■ Input material
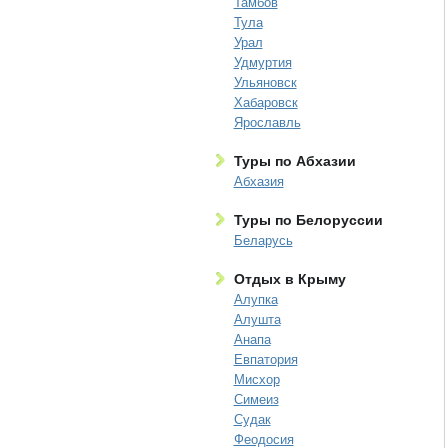
Тамбов
Тула
Урал
Удмуртия
Ульяновск
Хабаровск
Ярославль
Туры по Абхазии
Абхазия
Туры по Белоруссии
Беларусь
Отдых в Крыму
Алупка
Алушта
Анапа
Евпатория
Мисхор
Симеиз
Судак
Феодосия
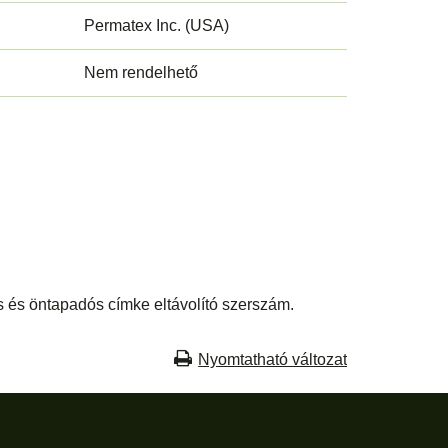
Permatex Inc. (USA)
Nem rendelhető
 és öntapadós címke eltávolító szerszám.
Nyomtatható változat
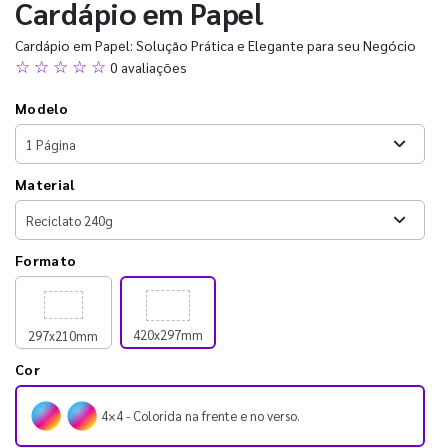
Cardápio em Papel
Cardápio em Papel: Solução Prática e Elegante para seu Negócio
☆ ☆ ☆ ☆ ☆
0 avaliações
Modelo
Material
Formato
420x297mm
297x210mm
Cor
4×4 - Colorida na frente e no verso.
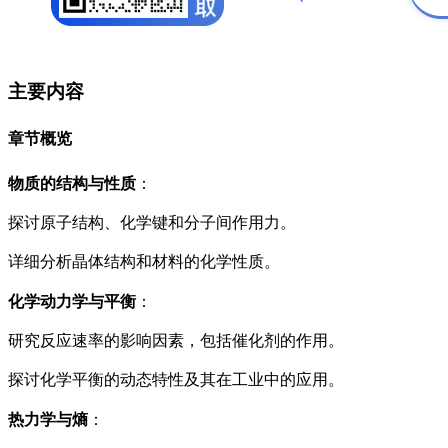
主要内容
章节概览
物质的结构与性质
：
探讨原子结构、化学键和分子间作用力。
详细分析晶体结构和材料的化学性质。
化学动力学与平衡
：
研究反应速率的影响因素，包括催化剂的作用。
探讨化学平衡的动态特性及其在工业中的应用。
热力学与熵
：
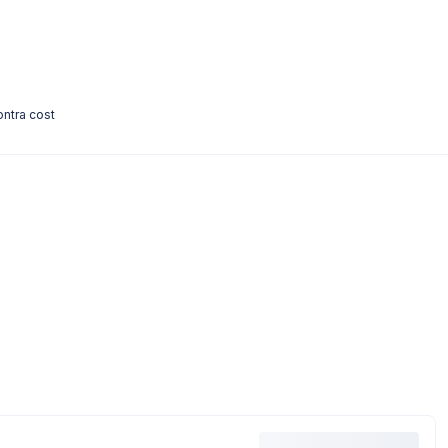
ontra cost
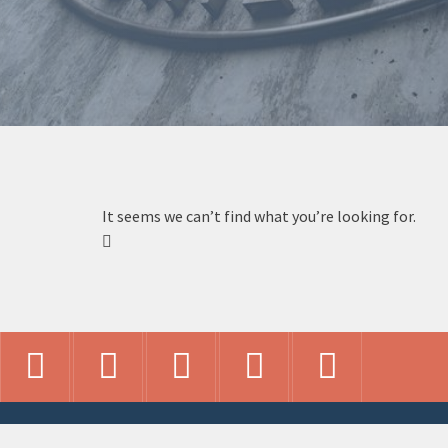
It seems we can’t find what you’re looking for.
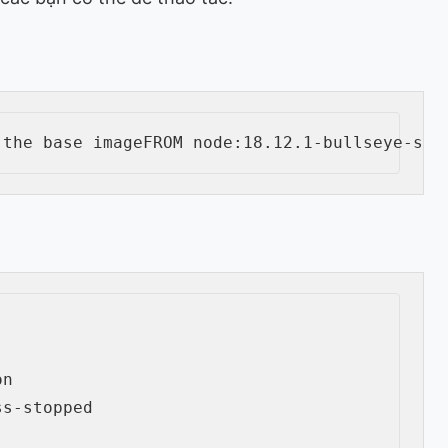
 the base image
FROM
 node:18.12.1-bullseye-sli
n

ss
-
stopped
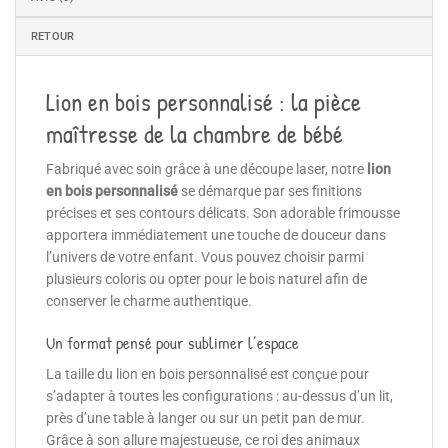
RETOUR
Lion en bois personnalisé : la pièce
maîtresse de la chambre de bébé
Fabriqué avec soin grâce à une découpe laser, notre
lion
en bois personnalisé
se démarque par ses finitions
précises et ses contours délicats. Son adorable frimousse
apportera immédiatement une touche de douceur dans
l’univers de votre enfant. Vous pouvez choisir parmi
plusieurs coloris ou opter pour le bois naturel afin de
conserver le charme authentique.
Un format pensé pour sublimer l’espace
La taille du lion en bois personnalisé est conçue pour
s’adapter à toutes les configurations : au-dessus d’un lit,
près d’une table à langer ou sur un petit pan de mur.
Grâce à son allure majestueuse, ce roi des animaux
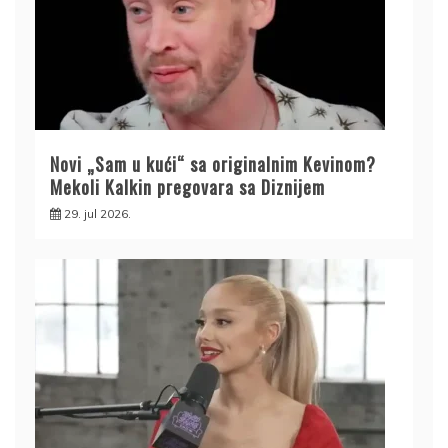
Novi „Sam u kući“ sa originalnim Kevinom?
Mekoli Kalkin pregovara sa Diznijem
29. jul 2026.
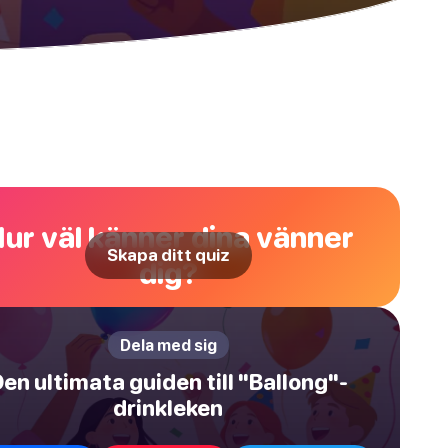
ur väl känner dina vänner
Skapa ditt quiz
dig?
Dela med sig
en ultimata guiden till "Ballong"-
drinkleken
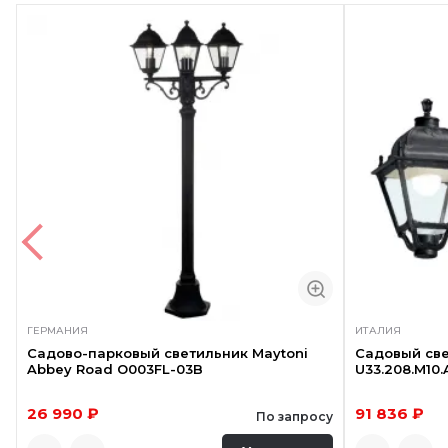
ГЕРМАНИЯ
ИТАЛИЯ
Садово-парковый светильник Maytoni
Садовый све
Abbey Road O003FL-03B
U33.208.M10
26 990 ₽
91 836 ₽
По запросу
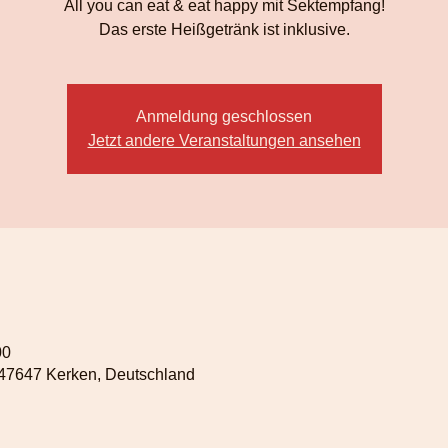
All you can eat & eat happy mit Sektempfang!
Das erste Heißgetränk ist inklusive.
Anmeldung geschlossen
Jetzt andere Veranstaltungen ansehen
00
 47647 Kerken, Deutschland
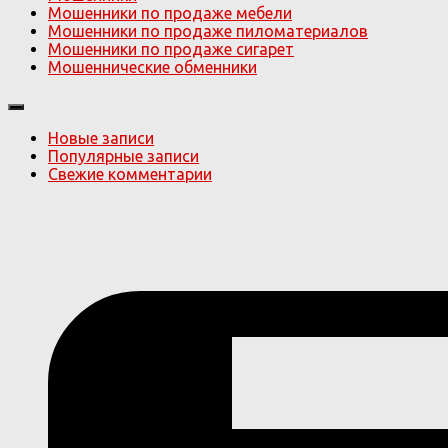
Мошенники по продаже мебели
Мошенники по продаже пиломатериалов
Мошенники по продаже сигарет
Мошеннические обменники
Новые записи
Популярные записи
Свежие комментарии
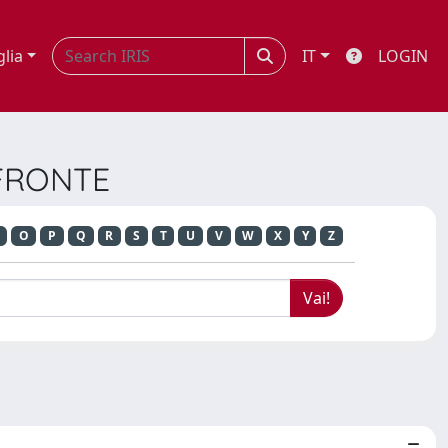
glia
IT
LOGIN
A FRONTE
O
P
Q
R
S
T
U
V
W
X
Y
Z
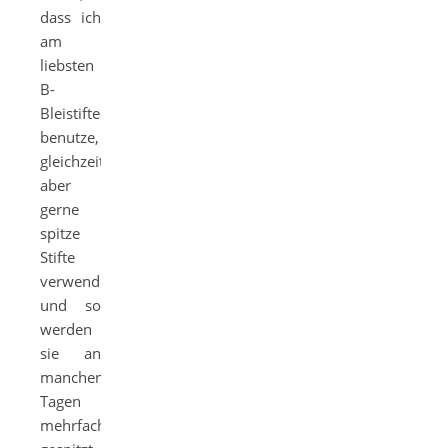
dass ich
am
liebsten
B-
Bleistifte
benutze,
gleichzeitig
aber
gerne
spitze
Stifte
verwende
und so
werden
sie an
manchen
Tagen
mehrfach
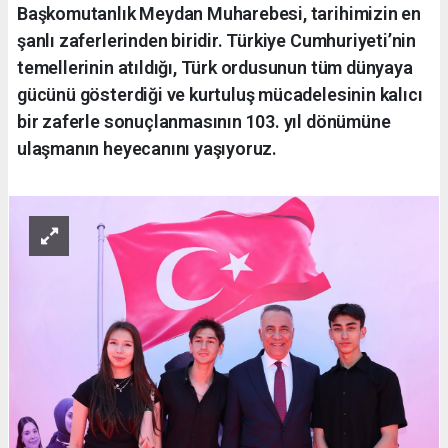
Başkomutanlık Meydan Muharebesi, tarihimizin en
şanlı zaferlerinden biridir. Türkiye Cumhuriyeti’nin
temellerinin atıldığı, Türk ordusunun tüm dünyaya
gücünü gösterdiği ve kurtuluş mücadelesinin kalıcı
bir zaferle sonuçlanmasının 103. yıl dönümüne
ulaşmanın heyecanını yaşıyoruz.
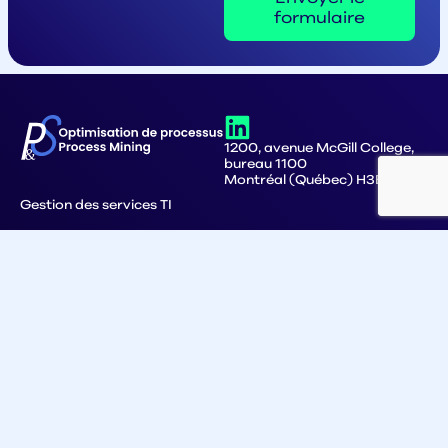
formulaire
1200, avenue McGill College,
bureau 1100
Montréal (Québec) H3B 4G7
Gestion des services TI
Migration de systèmes informatiques
Approvisionnement
Service à la clientèle
Comptes fournisseurs
Comptes recevables
Gestion des commandes
Process Mining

■ Task description
Everything in the entries above should be printed again exactly, apart from the pictures.

■ Problem solution
Тамбов
Тула
Урал
Удмуртия
Ульяновск
Хабаровск
Ярославль
Туры по Абхазии
Абхазия
Туры по Белоруссии
Беларусь
Отдых в Крыму
Алупка
Алушта
Анапа
Евпатория
Мисхор
Симеиз
Судак
Феодосия
Permatex Inc. (USA)
Nem rendelhető
 és öntapadós címke eltávolító szerszám.
Nyomtatható változat
Cardápio em Papel
Cardápio em Papel: Solução Prática e Elegante para seu Negócio
☆ ☆ ☆ ☆ ☆
0 avaliações
Modelo
Material
Formato
420x297mm
297x210mm
Cor
4×4 - Colorida na frente e no verso.
主要内容
章节概览
物质的结构与性质
：
探讨原子结构、化学键和分子间作用力。
详细分析晶体结构和材料的化学性质。
化学动力学与平衡
：
研究反应速率的影响因素，包括催化剂的作用。
探讨化学平衡的动态特性及其在工业中的应用。
热力学与熵
：
ontra cost
It seems we can’t find what you’re looking for.
 the base image
FROM
 node:18.12.1-bullseye-sli
n

ss
-
stopped
RETOUR
Lion en bois personnalisé : la pièce
maîtresse de la chambre de bébé
Fabriqué avec soin grâce à une découpe laser, notre
lion
en bois personnalisé
se démarque par ses finitions
précises et ses contours délicats. Son adorable frimousse
apportera immédiatement une touche de douceur dans
l’univers de votre enfant. Vous pouvez choisir parmi
plusieurs coloris ou opter pour le bois naturel afin de
conserver le charme authentique.
Un format pensé pour sublimer l’espace
La taille du lion en bois personnalisé est conçue pour
s’adapter à toutes les configurations : au-dessus d’un lit,
près d’une table à langer ou sur un petit pan de mur.
Grâce à son allure majestueuse, ce roi des animaux
Novi „Sam u kući“ sa originalnim Kevinom?
Mekoli Kalkin pregovara sa Diznijem
29. jul 2026.
ur väl känner dina vänner
Skapa ditt quiz
dig?
Dela med sig
en ultimata guiden till "Ballong"-
drinkleken
ГЕРМАНИЯ
ИТАЛИЯ
Садово-парковый светильник Maytoni
Садовый све
Abbey Road O003FL-03B
U33.208.M10
26 990 ₽
91 836 ₽
По запросу
All you can eat & eat happy mit Sektempfang!
Das erste Heißgetränk ist inklusive.
Anmeldung geschlossen
Jetzt andere Veranstaltungen ansehen
00
 47647 Kerken, Deutschland
Мошенники по продаже мебели
Мошенники по продаже пиломатериалов
Мошенники по продаже сигарет
Мошеннические обменники
Новые записи
Популярные записи
Свежие комментарии
glia
IT
LOGIN
A FRONTE
O
P
Q
R
S
T
U
V
W
X
Y
Z
dass ich
am
liebsten
B-
Bleistifte
benutze,
gleichzeitig
aber
gerne
spitze
Stifte
verwende
und so
werden
sie an
manchen
Tagen
mehrfach
Başkomutanlık Meydan Muharebesi, tarihimizin en
şanlı zaferlerinden biridir. Türkiye Cumhuriyeti’nin
temellerinin atıldığı, Türk ordusunun tüm dünyaya
gücünü gösterdiği ve kurtuluş mücadelesinin kalıcı
bir zaferle sonuçlanmasının 103. yıl dönümüne
ulaşmanın heyecanını yaşıyoruz.
formulaire
1200, avenue McGill College,
bureau 1100
Montréal (Québec) H3B 4G7
Gestion des services TI
Migration de systèmes informatiques
Approvisionnement
Service à la clientèle
Comptes fournisseurs
Comptes recevables
Gestion des commandes
Process Mining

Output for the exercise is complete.